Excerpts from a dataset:

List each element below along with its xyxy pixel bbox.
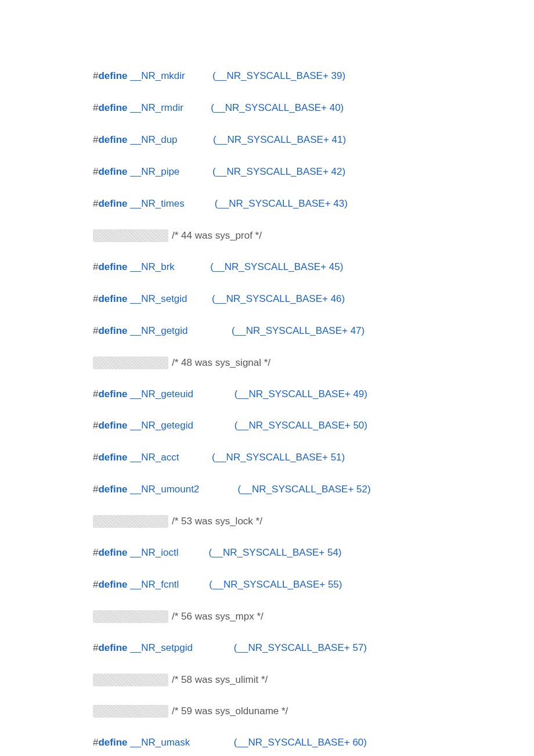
define-line: #define __NR_ioctl (__NR_SYSCALL_BASE+ 5… [93, 546, 511, 560]
macro-name: __NR_umount2 [128, 484, 200, 495]
keyword-define: define [98, 484, 127, 495]
macro-value: (__NR_SYSCALL_BASE+ 55) [209, 579, 342, 590]
macro-value: (__NR_SYSCALL_BASE+ 39) [212, 70, 345, 81]
comment-text: /* 44 was sys_prof */ [172, 230, 262, 242]
spacing [175, 261, 210, 272]
macro-value: (__NR_SYSCALL_BASE+ 50) [234, 420, 367, 431]
comment-text: /* 58 was sys_ulimit */ [172, 674, 268, 686]
define-line: #define __NR_getgid (__NR_SYSCALL_BASE+ … [93, 325, 511, 338]
macro-value: (__NR_SYSCALL_BASE+ 41) [213, 134, 346, 145]
macro-value: (__NR_SYSCALL_BASE+ 60) [234, 737, 367, 748]
comment-line: /* 56 was sys_mpx */ [93, 610, 511, 623]
keyword-define: define [98, 737, 127, 748]
comment-line: /* 59 was sys_olduname */ [93, 705, 511, 718]
spacing [178, 547, 208, 558]
keyword-define: define [98, 166, 127, 177]
define-line: #define __NR_dup (__NR_SYSCALL_BASE+ 41) [93, 134, 511, 147]
macro-name: __NR_getgid [128, 325, 188, 336]
macro-name: __NR_getegid [128, 420, 193, 431]
macro-value: (__NR_SYSCALL_BASE+ 51) [212, 452, 345, 463]
keyword-define: define [98, 547, 127, 558]
indent-box [93, 515, 168, 528]
spacing [187, 293, 212, 304]
code-block: #define __NR_mkdir (__NR_SYSCALL_BASE+ 3… [0, 0, 534, 756]
macro-value: (__NR_SYSCALL_BASE+ 43) [215, 198, 348, 209]
define-line: #define __NR_mkdir (__NR_SYSCALL_BASE+ 3… [93, 70, 511, 83]
indent-box [93, 705, 168, 718]
define-line: #define __NR_umount2 (__NR_SYSCALL_BASE+… [93, 483, 511, 496]
indent-box [93, 357, 168, 369]
spacing [190, 737, 234, 748]
define-line: #define __NR_brk (__NR_SYSCALL_BASE+ 45) [93, 261, 511, 274]
comment-line: /* 53 was sys_lock */ [93, 515, 511, 528]
spacing [185, 70, 212, 81]
keyword-define: define [98, 642, 127, 653]
define-line: #define __NR_pipe (__NR_SYSCALL_BASE+ 42… [93, 165, 511, 179]
spacing [179, 579, 209, 590]
define-line: #define __NR_acct (__NR_SYSCALL_BASE+ 51… [93, 451, 511, 465]
macro-value: (__NR_SYSCALL_BASE+ 52) [237, 484, 370, 495]
spacing [188, 325, 232, 336]
macro-name: __NR_dup [128, 134, 178, 145]
define-line: #define __NR_umask (__NR_SYSCALL_BASE+ 6… [93, 736, 511, 750]
macro-name: __NR_brk [128, 261, 175, 272]
indent-box [93, 610, 168, 623]
keyword-define: define [98, 579, 127, 590]
define-line: #define __NR_setgid (__NR_SYSCALL_BASE+ … [93, 293, 511, 306]
define-line: #define __NR_setpgid (__NR_SYSCALL_BASE+… [93, 642, 511, 655]
spacing [185, 198, 215, 209]
macro-name: __NR_setpgid [128, 642, 193, 653]
keyword-define: define [98, 198, 127, 209]
keyword-define: define [98, 261, 127, 272]
macro-name: __NR_pipe [128, 166, 180, 177]
spacing [178, 134, 213, 145]
macro-name: __NR_geteuid [128, 388, 193, 399]
comment-line: /* 44 was sys_prof */ [93, 229, 511, 242]
macro-value: (__NR_SYSCALL_BASE+ 46) [212, 293, 345, 304]
keyword-define: define [98, 293, 127, 304]
comment-text: /* 56 was sys_mpx */ [172, 611, 264, 622]
spacing [193, 420, 234, 431]
define-line: #define __NR_times (__NR_SYSCALL_BASE+ 4… [93, 197, 511, 211]
macro-value: (__NR_SYSCALL_BASE+ 49) [234, 388, 367, 399]
macro-value: (__NR_SYSCALL_BASE+ 40) [211, 102, 344, 113]
macro-name: __NR_fcntl [128, 579, 179, 590]
spacing [193, 642, 234, 653]
macro-value: (__NR_SYSCALL_BASE+ 42) [212, 166, 345, 177]
define-line: #define __NR_fcntl (__NR_SYSCALL_BASE+ 5… [93, 578, 511, 592]
keyword-define: define [98, 388, 127, 399]
macro-name: __NR_acct [128, 452, 179, 463]
spacing [179, 166, 212, 177]
define-line: #define __NR_geteuid (__NR_SYSCALL_BASE+… [93, 388, 511, 401]
indent-box [93, 229, 168, 242]
define-line: #define __NR_getegid (__NR_SYSCALL_BASE+… [93, 419, 511, 433]
keyword-define: define [98, 134, 127, 145]
macro-name: __NR_mkdir [128, 70, 185, 81]
comment-text: /* 59 was sys_olduname */ [172, 705, 288, 717]
comment-line: /* 48 was sys_signal */ [93, 357, 511, 369]
macro-value: (__NR_SYSCALL_BASE+ 45) [210, 261, 343, 272]
define-line: #define __NR_rmdir (__NR_SYSCALL_BASE+ 4… [93, 102, 511, 115]
spacing [179, 452, 212, 463]
comment-line: /* 58 was sys_ulimit */ [93, 674, 511, 686]
keyword-define: define [98, 325, 127, 336]
macro-name: __NR_ioctl [128, 547, 179, 558]
indent-box [93, 674, 168, 686]
spacing [183, 102, 211, 113]
macro-name: __NR_umask [128, 737, 190, 748]
macro-name: __NR_setgid [128, 293, 187, 304]
keyword-define: define [98, 452, 127, 463]
macro-value: (__NR_SYSCALL_BASE+ 57) [234, 642, 367, 653]
macro-value: (__NR_SYSCALL_BASE+ 54) [208, 547, 341, 558]
comment-text: /* 48 was sys_signal */ [172, 357, 270, 369]
macro-name: __NR_rmdir [128, 102, 183, 113]
keyword-define: define [98, 70, 127, 81]
comment-text: /* 53 was sys_lock */ [172, 516, 262, 527]
macro-value: (__NR_SYSCALL_BASE+ 47) [232, 325, 365, 336]
keyword-define: define [98, 102, 127, 113]
keyword-define: define [98, 420, 127, 431]
spacing [193, 388, 234, 399]
macro-name: __NR_times [128, 198, 185, 209]
spacing [199, 484, 237, 495]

### Task requirements
Give the data again exactly as written, with no pictures included.

### Result
List each element below along with its xyxy pixel bbox.
define-line: #define __NR_ioctl (__NR_SYSCALL_BASE+ 5… [93, 546, 511, 560]
macro-name: __NR_umount2 [128, 484, 200, 495]
keyword-define: define [98, 484, 127, 495]
macro-value: (__NR_SYSCALL_BASE+ 55) [209, 579, 342, 590]
macro-value: (__NR_SYSCALL_BASE+ 39) [212, 70, 345, 81]
comment-text: /* 44 was sys_prof */ [172, 230, 262, 242]
spacing [175, 261, 210, 272]
macro-value: (__NR_SYSCALL_BASE+ 50) [234, 420, 367, 431]
comment-text: /* 58 was sys_ulimit */ [172, 674, 268, 686]
define-line: #define __NR_getgid (__NR_SYSCALL_BASE+ … [93, 325, 511, 338]
macro-value: (__NR_SYSCALL_BASE+ 41) [213, 134, 346, 145]
macro-value: (__NR_SYSCALL_BASE+ 60) [234, 737, 367, 748]
comment-line: /* 56 was sys_mpx */ [93, 610, 511, 623]
keyword-define: define [98, 737, 127, 748]
comment-line: /* 59 was sys_olduname */ [93, 705, 511, 718]
spacing [178, 547, 208, 558]
keyword-define: define [98, 166, 127, 177]
define-line: #define __NR_dup (__NR_SYSCALL_BASE+ 41) [93, 134, 511, 147]
macro-name: __NR_getgid [128, 325, 188, 336]
macro-name: __NR_getegid [128, 420, 193, 431]
macro-value: (__NR_SYSCALL_BASE+ 51) [212, 452, 345, 463]
keyword-define: define [98, 547, 127, 558]
indent-box [93, 515, 168, 528]
spacing [187, 293, 212, 304]
code-block: #define __NR_mkdir (__NR_SYSCALL_BASE+ 3… [0, 0, 534, 756]
macro-value: (__NR_SYSCALL_BASE+ 43) [215, 198, 348, 209]
define-line: #define __NR_mkdir (__NR_SYSCALL_BASE+ 3… [93, 70, 511, 83]
indent-box [93, 705, 168, 718]
define-line: #define __NR_umount2 (__NR_SYSCALL_BASE+… [93, 483, 511, 496]
indent-box [93, 357, 168, 369]
spacing [190, 737, 234, 748]
define-line: #define __NR_brk (__NR_SYSCALL_BASE+ 45) [93, 261, 511, 274]
comment-line: /* 53 was sys_lock */ [93, 515, 511, 528]
spacing [185, 70, 212, 81]
keyword-define: define [98, 642, 127, 653]
define-line: #define __NR_pipe (__NR_SYSCALL_BASE+ 42… [93, 165, 511, 179]
spacing [179, 579, 209, 590]
define-line: #define __NR_acct (__NR_SYSCALL_BASE+ 51… [93, 451, 511, 465]
macro-value: (__NR_SYSCALL_BASE+ 52) [237, 484, 370, 495]
spacing [188, 325, 232, 336]
macro-name: __NR_dup [128, 134, 178, 145]
define-line: #define __NR_umask (__NR_SYSCALL_BASE+ 6… [93, 736, 511, 750]
macro-name: __NR_brk [128, 261, 175, 272]
indent-box [93, 610, 168, 623]
keyword-define: define [98, 579, 127, 590]
define-line: #define __NR_setgid (__NR_SYSCALL_BASE+ … [93, 293, 511, 306]
define-line: #define __NR_setpgid (__NR_SYSCALL_BASE+… [93, 642, 511, 655]
spacing [185, 198, 215, 209]
macro-name: __NR_setpgid [128, 642, 193, 653]
keyword-define: define [98, 198, 127, 209]
keyword-define: define [98, 261, 127, 272]
macro-name: __NR_pipe [128, 166, 180, 177]
spacing [178, 134, 213, 145]
macro-name: __NR_geteuid [128, 388, 193, 399]
comment-line: /* 44 was sys_prof */ [93, 229, 511, 242]
macro-value: (__NR_SYSCALL_BASE+ 46) [212, 293, 345, 304]
keyword-define: define [98, 293, 127, 304]
comment-text: /* 56 was sys_mpx */ [172, 611, 264, 622]
spacing [193, 420, 234, 431]
define-line: #define __NR_times (__NR_SYSCALL_BASE+ 4… [93, 197, 511, 211]
macro-value: (__NR_SYSCALL_BASE+ 49) [234, 388, 367, 399]
macro-value: (__NR_SYSCALL_BASE+ 40) [211, 102, 344, 113]
macro-name: __NR_fcntl [128, 579, 179, 590]
spacing [193, 642, 234, 653]
macro-value: (__NR_SYSCALL_BASE+ 42) [212, 166, 345, 177]
define-line: #define __NR_fcntl (__NR_SYSCALL_BASE+ 5… [93, 578, 511, 592]
keyword-define: define [98, 388, 127, 399]
macro-name: __NR_acct [128, 452, 179, 463]
spacing [179, 166, 212, 177]
define-line: #define __NR_geteuid (__NR_SYSCALL_BASE+… [93, 388, 511, 401]
indent-box [93, 229, 168, 242]
define-line: #define __NR_getegid (__NR_SYSCALL_BASE+… [93, 419, 511, 433]
keyword-define: define [98, 134, 127, 145]
macro-name: __NR_mkdir [128, 70, 185, 81]
comment-text: /* 59 was sys_olduname */ [172, 705, 288, 717]
comment-line: /* 48 was sys_signal */ [93, 357, 511, 369]
macro-value: (__NR_SYSCALL_BASE+ 45) [210, 261, 343, 272]
define-line: #define __NR_rmdir (__NR_SYSCALL_BASE+ 4… [93, 102, 511, 115]
spacing [179, 452, 212, 463]
comment-line: /* 58 was sys_ulimit */ [93, 674, 511, 686]
keyword-define: define [98, 325, 127, 336]
macro-name: __NR_ioctl [128, 547, 179, 558]
indent-box [93, 674, 168, 686]
spacing [183, 102, 211, 113]
macro-name: __NR_umask [128, 737, 190, 748]
macro-name: __NR_setgid [128, 293, 187, 304]
keyword-define: define [98, 452, 127, 463]
macro-value: (__NR_SYSCALL_BASE+ 57) [234, 642, 367, 653]
macro-value: (__NR_SYSCALL_BASE+ 54) [208, 547, 341, 558]
comment-text: /* 48 was sys_signal */ [172, 357, 270, 369]
macro-name: __NR_rmdir [128, 102, 183, 113]
keyword-define: define [98, 70, 127, 81]
comment-text: /* 53 was sys_lock */ [172, 516, 262, 527]
macro-value: (__NR_SYSCALL_BASE+ 47) [232, 325, 365, 336]
keyword-define: define [98, 102, 127, 113]
keyword-define: define [98, 420, 127, 431]
spacing [193, 388, 234, 399]
macro-name: __NR_times [128, 198, 185, 209]
spacing [199, 484, 237, 495]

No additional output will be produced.